**Goal of the exercise:** Nothing but the lines from the start of the entries through the line containing "Bedrijfsvoering" should appear in the answer, each given exactly.

**Records for this task:**
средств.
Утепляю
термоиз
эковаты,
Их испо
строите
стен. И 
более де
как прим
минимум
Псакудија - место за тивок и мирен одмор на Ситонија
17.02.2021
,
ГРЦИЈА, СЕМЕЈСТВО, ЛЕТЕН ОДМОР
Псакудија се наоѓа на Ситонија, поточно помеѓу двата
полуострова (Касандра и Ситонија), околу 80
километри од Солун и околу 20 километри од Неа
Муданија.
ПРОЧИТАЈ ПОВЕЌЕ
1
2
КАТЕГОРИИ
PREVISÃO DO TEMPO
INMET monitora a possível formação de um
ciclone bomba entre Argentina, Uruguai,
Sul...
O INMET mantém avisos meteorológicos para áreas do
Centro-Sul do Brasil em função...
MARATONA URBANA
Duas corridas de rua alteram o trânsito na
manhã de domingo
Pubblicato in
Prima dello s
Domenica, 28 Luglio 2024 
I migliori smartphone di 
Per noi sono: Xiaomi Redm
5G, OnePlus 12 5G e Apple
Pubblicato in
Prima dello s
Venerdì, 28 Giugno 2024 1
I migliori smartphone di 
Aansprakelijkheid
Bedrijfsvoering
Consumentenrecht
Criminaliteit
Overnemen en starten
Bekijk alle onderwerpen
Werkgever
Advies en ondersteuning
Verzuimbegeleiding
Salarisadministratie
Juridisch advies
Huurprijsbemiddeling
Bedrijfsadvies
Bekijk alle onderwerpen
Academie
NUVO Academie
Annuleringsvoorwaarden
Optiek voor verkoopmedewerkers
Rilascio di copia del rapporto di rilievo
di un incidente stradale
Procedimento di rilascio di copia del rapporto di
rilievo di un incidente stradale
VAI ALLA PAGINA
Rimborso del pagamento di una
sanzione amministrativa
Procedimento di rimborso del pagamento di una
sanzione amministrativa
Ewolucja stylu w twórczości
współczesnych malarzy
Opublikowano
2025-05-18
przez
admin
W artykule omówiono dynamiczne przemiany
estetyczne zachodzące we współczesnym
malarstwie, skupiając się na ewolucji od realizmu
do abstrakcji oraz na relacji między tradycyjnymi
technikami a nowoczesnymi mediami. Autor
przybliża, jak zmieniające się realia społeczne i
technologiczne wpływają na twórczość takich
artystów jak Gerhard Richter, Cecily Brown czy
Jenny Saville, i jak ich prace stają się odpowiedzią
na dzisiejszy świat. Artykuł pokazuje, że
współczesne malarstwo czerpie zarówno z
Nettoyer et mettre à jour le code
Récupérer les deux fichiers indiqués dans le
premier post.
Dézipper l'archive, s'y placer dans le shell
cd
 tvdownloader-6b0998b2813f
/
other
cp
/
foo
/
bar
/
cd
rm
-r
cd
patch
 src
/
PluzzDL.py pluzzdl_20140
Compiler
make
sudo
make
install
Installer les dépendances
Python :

**Result for this exercise:**
средств.
Утепляю
термоиз
эковаты,
Их испо
строите
стен. И 
более де
как прим
минимум
Псакудија - место за тивок и мирен одмор на Ситонија
17.02.2021
,
ГРЦИЈА, СЕМЕЈСТВО, ЛЕТЕН ОДМОР
Псакудија се наоѓа на Ситонија, поточно помеѓу двата
полуострова (Касандра и Ситонија), околу 80
километри од Солун и околу 20 километри од Неа
Муданија.
ПРОЧИТАЈ ПОВЕЌЕ
1
2
КАТЕГОРИИ
PREVISÃO DO TEMPO
INMET monitora a possível formação de um
ciclone bomba entre Argentina, Uruguai,
Sul...
O INMET mantém avisos meteorológicos para áreas do
Centro-Sul do Brasil em função...
MARATONA URBANA
Duas corridas de rua alteram o trânsito na
manhã de domingo
Pubblicato in
Prima dello s
Domenica, 28 Luglio 2024 
I migliori smartphone di 
Per noi sono: Xiaomi Redm
5G, OnePlus 12 5G e Apple
Pubblicato in
Prima dello s
Venerdì, 28 Giugno 2024 1
I migliori smartphone di 
Aansprakelijkheid
Bedrijfsvoering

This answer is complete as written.